A nanomotor is a molecular or nanoscale device capable of converting energy into movement. The motors are so small they can fit inside human cells. The benefits of engineering these kinds of motors in the future of biomedicine and robotics might be unfathomable.
The University of Texas at Austin is abuzz with the news that their mechanical engineers have — once again — achieved a breakthrough for nanotechnology.
They have created a method for selecting and switching mechanical motions of nanomotors among multiple modes with visible light as the stimulus. The engineers are confident their findings can factor into the next generation of controllable nanoelectromechanical and nanorobotic devices.

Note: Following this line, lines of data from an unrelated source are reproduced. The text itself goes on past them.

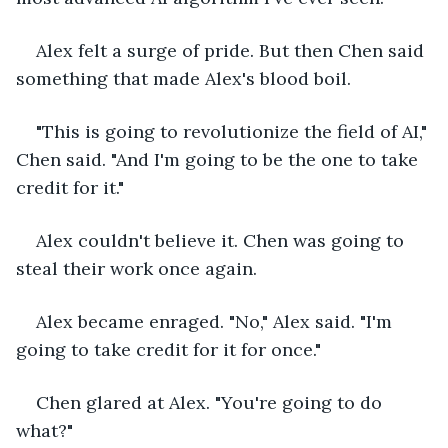
Alex felt a surge of pride. But then Chen said 
something that made Alex's blood boil.
"This is going to revolutionize the field of AI," 
Chen said. "And I'm going to be the one to take 
credit for it."
Alex couldn't believe it. Chen was going to 
steal their work once again.
Alex became enraged. "No," Alex said. "I'm 
going to take credit for it for once."
Chen glared at Alex. "You're going to do 
what?"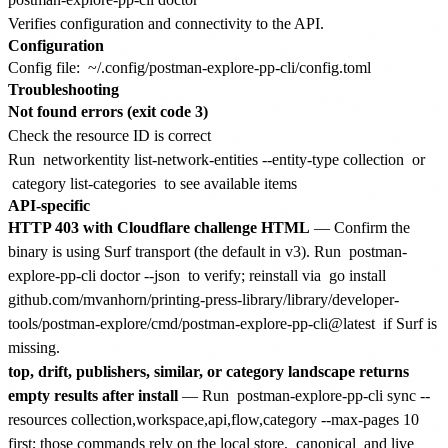
Verifies configuration and connectivity to the API.
Configuration
Config file:
~/.config/postman-explore-pp-cli/config.toml
Troubleshooting
Not found errors (exit code 3)
Check the resource ID is correct
Run
networkentity list-network-entities --entity-type collection
or
category list-categories
to see available items
API-specific
HTTP 403 with Cloudflare challenge HTML
— Confirm the
binary is using Surf transport (the default in v3). Run
postman-
explore-pp-cli doctor --json
to verify; reinstall via
go install
github.com/mvanhorn/printing-press-library/library/developer-
tools/postman-explore/cmd/postman-explore-pp-cli@latest
if Surf is
missing.
top, drift, publishers, similar, or category landscape returns
empty results after install
— Run
postman-explore-pp-cli sync --
resources collection,workspace,api,flow,category --max-pages 10
first; those commands rely on the local store.
canonical
and live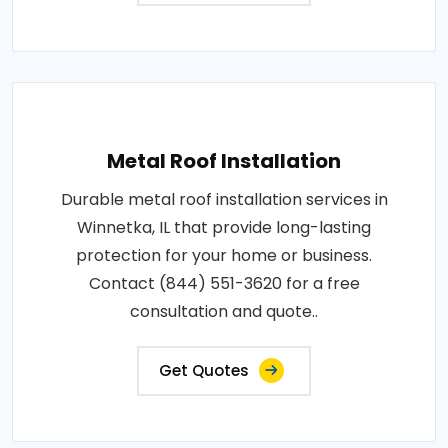
Metal Roof Installation
Durable metal roof installation services in
Winnetka, IL that provide long-lasting
protection for your home or business.
Contact (844) 551-3620 for a free
consultation and quote..
Get Quotes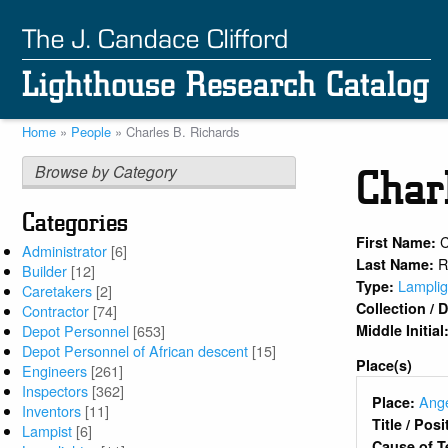
Skip
to
main
content
Home
People
Charles B. Richards
Breadcrumb
Browse by Category
Char
Categories
C
First Name:
Administrator
[6]
R
Last Name:
Builder
[12]
Lamplig
Type:
Caretakers
[2]
Collection /
Contractor
[74]
Middle Initial
Depot Personnel
[653]
Depot Personnel of African descent
[15]
Place(s)
Engineers
[261]
Inspectors
[362]
Ange
Place:
Inventors
[11]
Title / Pos
Lampist
[6]
Cause of T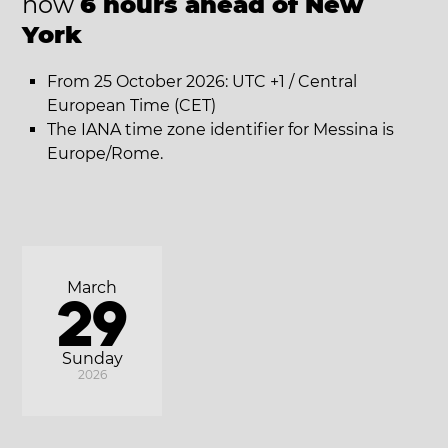
now
6 hours ahead of New
York
From 25 October 2026: UTC +1 / Central
European Time (CET)
The IANA time zone identifier for Messina is
Europe/Rome.
March
29
Sunday
2026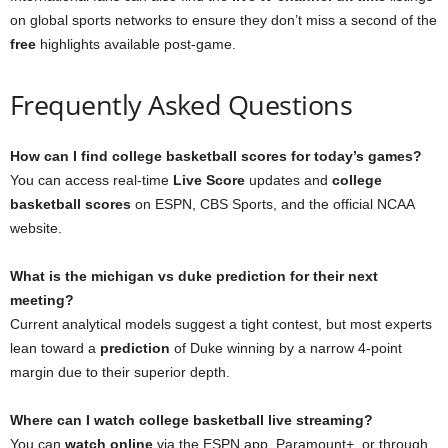
on global sports networks to ensure they don’t miss a second of the
free
highlights available post-game.
Frequently Asked Questions
How can I find college basketball scores for today’s games?
You can access real-time
Live Score
updates and
college
basketball scores
on ESPN, CBS Sports, and the official NCAA
website.
What is the michigan vs duke prediction for their next
meeting?
Current analytical models suggest a tight contest, but most experts
lean toward a
prediction
of Duke winning by a narrow 4-point
margin due to their superior depth.
Where can I watch college basketball live streaming?
You can
watch online
via the ESPN app, Paramount+, or through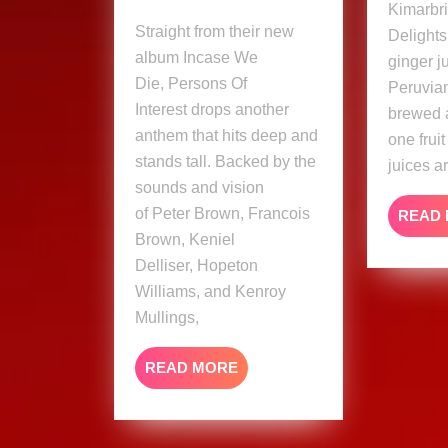
Kimarbri
Persons
Straight from their new
Delights
Of
album Incase We
ginger j
Interest
Die, Persons Of
Peruvian
Ft.
Interest drops another
brewed 
Naptali
anthem that hits deep and
one frui
(Musi
stands tall. Backed by the
Video)
juices a
sounds and vision
of Peter Brown, Francois
READ
Brown, Keniel
Delliser, Hopeton
Williams, and Kenroy
Mullings,
READ
READ MORE
MORE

The engineers liken light as a stimulus to a knob that can select the different modes of mechanical motions. The devices convert energy into movement at the cellular and molecular levels. The engineers utilized a laser for their testing.
The findings were published in the journal ‘Science Advances’ with the title: ‘Visible light-gated reconfigurable rotary actuation of electrical nanomotors’ Utilizing light the engineers succeeded in acceleration rotations of nanomotors, stopping rotation of nanomotors, and the reversal of rotation of nanomotors.
Donglei Fan, associate professor at the Cockrell School of Engineering’s Department of Mechanical Engineering and lead author on the project told UT News:
“The ability to alter the behavior of nanodevices in this way - from passive to active - opens the door to the design of autonomous and intelligent machines at nanoscale. We successfully tested our hypothesis based on the newly discovered effect through a practical application. We were able to distinguish semiconductor and metal nanomaterials just by observing their different mechanical motions in response to light with a conventional microscope. This distinction was made in a noncontact and nondestructive manner compared to the prevailing destructive contact-based electric measurements.”
This was not the first time the team made giant strides forward with nanomotors. In 2014, the team designed the smallest and fastest nanomotors. Their latest experiment included utilizing the light sources, an electric field and semiconductor nanoparticles in a water-based solution.
“First-Ever Method for Controlling Nanomotors Is Developed by UT Engineers.” UT News | The University of Texas at Austin, 18 Sept. 2018, news.utexas.edu/2018/09/18/ut-engineers-develop-first-method-for-controlling-nanomotors.